Photo by Brad Starkey on Unsplash

A student called my name in the hallway today.

“I’m taking your Entrepreneurship class next semester. Can you tell me more about it?”

I told him the premise of the course: Practicing the method and mindset of entrepreneurship week by week, and applying that to the practice of law and the legal profession. I asked if he had any experience with entrepreneurship.

“I do,” he said. “I started my own nonprofit in California doing things people need after incarceration, like expungements and driver’s licenses.” He told me his plans for doing more and expanding geographically.

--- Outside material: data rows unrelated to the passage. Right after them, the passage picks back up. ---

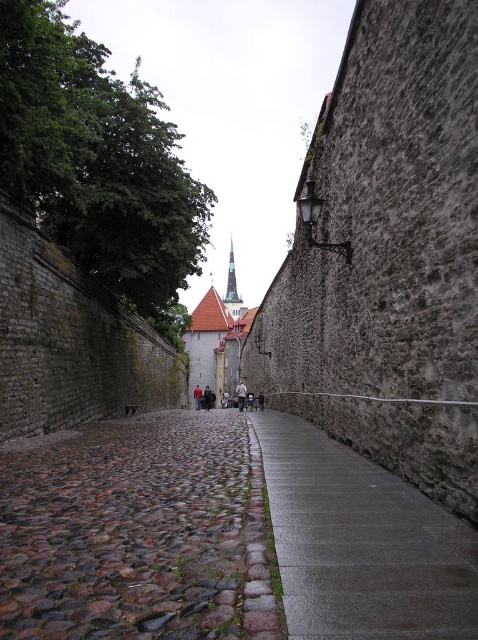 Who is positioned more to the left, gray concrete pavement at center or smooth gray stone tower at center?

Positioned to the left is smooth gray stone tower at center.

From the picture: Can you confirm if gray concrete pavement at center is wider than smooth gray stone tower at center?

Incorrect, gray concrete pavement at center's width does not surpass smooth gray stone tower at center's.

Is point (355, 470) more distant than point (228, 291)?

No, it is in front of (228, 291).

I want to click on gray concrete pavement at center, so click(360, 544).

Who is more distant from viewer, [77,524] or [229,305]?

The point [229,305] is behind.

The image size is (478, 640). In order to click on brown cobblestone pavement at center in this screenshot , I will do `click(138, 532)`.

Can you confirm if brown cobblestone pavement at center is positioned above gray concrete pavement at center?

No.

Is brown cobblestone pavement at center behind gray concrete pavement at center?

Yes, it is.

Describe the element at coordinates (138, 532) in the screenshot. The image size is (478, 640). I see `brown cobblestone pavement at center` at that location.

Where is `brown cobblestone pavement at center`? The image size is (478, 640). brown cobblestone pavement at center is located at coordinates (138, 532). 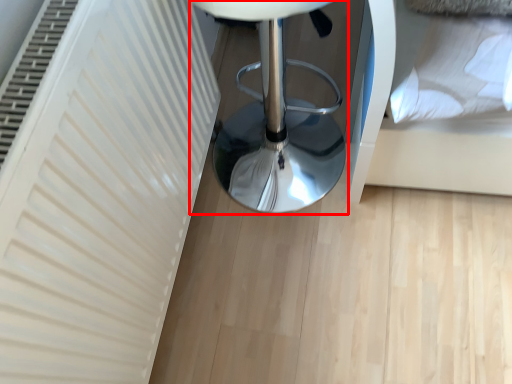 Question: From the image's perspective, considering the relative positions of furniture (annotated by the red box) and bed in the image provided, where is furniture (annotated by the red box) located with respect to the staircase?

Choices:
 (A) below
 (B) above

Answer: (A)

I told him he was exactly the kind of student I’d hoped would take the class — students who are already thinking and acting entrepreneurially and want to consciously develop skills to take it to the next level. Or who want to and need a springboard to get started.

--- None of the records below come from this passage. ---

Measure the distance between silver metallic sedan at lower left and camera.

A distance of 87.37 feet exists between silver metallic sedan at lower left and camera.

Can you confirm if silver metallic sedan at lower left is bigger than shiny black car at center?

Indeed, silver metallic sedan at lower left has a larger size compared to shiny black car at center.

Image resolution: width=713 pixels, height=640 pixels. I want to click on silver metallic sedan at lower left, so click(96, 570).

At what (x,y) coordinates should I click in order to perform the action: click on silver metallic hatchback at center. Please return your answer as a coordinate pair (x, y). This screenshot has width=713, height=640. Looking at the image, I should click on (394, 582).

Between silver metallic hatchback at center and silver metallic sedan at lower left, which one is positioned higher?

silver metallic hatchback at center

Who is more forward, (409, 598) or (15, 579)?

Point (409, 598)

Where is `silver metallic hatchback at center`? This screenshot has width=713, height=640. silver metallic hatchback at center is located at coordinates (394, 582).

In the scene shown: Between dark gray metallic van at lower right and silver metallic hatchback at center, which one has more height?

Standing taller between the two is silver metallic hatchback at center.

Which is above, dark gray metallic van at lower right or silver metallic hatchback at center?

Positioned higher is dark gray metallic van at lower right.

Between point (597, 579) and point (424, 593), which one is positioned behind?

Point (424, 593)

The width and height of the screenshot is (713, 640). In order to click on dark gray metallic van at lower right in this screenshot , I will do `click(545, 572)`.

Honestly, I’m not surprised so many students signed up for the class (roughly fifteen percent of the entire eligible student body). This generation of students thinks creatively. They imagine a different society, and they want to help build it.

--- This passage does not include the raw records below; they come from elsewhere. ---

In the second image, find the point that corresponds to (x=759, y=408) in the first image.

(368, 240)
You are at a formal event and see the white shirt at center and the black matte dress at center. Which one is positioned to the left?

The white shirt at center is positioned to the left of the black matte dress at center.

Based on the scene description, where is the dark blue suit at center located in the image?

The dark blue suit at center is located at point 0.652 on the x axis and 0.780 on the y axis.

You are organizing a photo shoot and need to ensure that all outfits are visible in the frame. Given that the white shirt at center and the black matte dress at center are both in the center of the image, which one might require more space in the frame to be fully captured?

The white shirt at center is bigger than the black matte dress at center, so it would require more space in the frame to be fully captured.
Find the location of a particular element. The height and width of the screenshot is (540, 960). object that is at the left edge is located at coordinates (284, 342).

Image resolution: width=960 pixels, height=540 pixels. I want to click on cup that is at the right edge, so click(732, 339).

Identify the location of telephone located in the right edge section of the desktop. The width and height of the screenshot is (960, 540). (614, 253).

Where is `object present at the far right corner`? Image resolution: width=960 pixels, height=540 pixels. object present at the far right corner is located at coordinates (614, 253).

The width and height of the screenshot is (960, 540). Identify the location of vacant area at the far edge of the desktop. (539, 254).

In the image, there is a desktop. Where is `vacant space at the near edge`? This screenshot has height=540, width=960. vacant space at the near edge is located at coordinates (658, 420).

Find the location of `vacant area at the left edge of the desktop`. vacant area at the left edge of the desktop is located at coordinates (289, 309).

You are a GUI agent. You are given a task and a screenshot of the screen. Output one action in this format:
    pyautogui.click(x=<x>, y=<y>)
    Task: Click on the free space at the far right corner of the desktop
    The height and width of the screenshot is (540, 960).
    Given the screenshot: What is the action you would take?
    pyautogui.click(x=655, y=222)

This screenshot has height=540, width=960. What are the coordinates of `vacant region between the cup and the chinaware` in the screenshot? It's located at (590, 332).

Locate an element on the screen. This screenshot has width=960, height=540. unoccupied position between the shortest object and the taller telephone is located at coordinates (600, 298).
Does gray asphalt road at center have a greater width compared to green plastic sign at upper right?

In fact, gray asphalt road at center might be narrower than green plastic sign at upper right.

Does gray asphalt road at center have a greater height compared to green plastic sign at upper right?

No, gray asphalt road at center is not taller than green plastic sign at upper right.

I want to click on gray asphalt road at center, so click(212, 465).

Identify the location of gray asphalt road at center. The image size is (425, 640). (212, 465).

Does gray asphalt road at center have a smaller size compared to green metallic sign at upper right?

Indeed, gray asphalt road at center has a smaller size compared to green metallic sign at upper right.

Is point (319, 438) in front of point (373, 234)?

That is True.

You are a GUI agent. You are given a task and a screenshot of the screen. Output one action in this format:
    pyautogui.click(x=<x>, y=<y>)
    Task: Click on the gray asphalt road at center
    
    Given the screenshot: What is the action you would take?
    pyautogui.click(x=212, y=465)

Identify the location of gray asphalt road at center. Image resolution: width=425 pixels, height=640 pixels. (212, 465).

Some students get discouraged in law school. As they learn about the legal system, they see so many things glaringly wrong with it, and they should. The law is always imperfect and must constantly evolve. But too often we become consumed with just mastering the law that’s already on the books, as if it’s static and set.

It isn’t. The law is a not just a set of rules — it’s a set of rules for changing the rules. I try to emphasize this in my doctrinal classes, but the culture of radical change can be obscured by the day to day of compliance.

Entrepreneurship for Lawyers flips the script. We start with change. Change is our engine. Once you know how to drive, you can take the legal profession anywhere you want!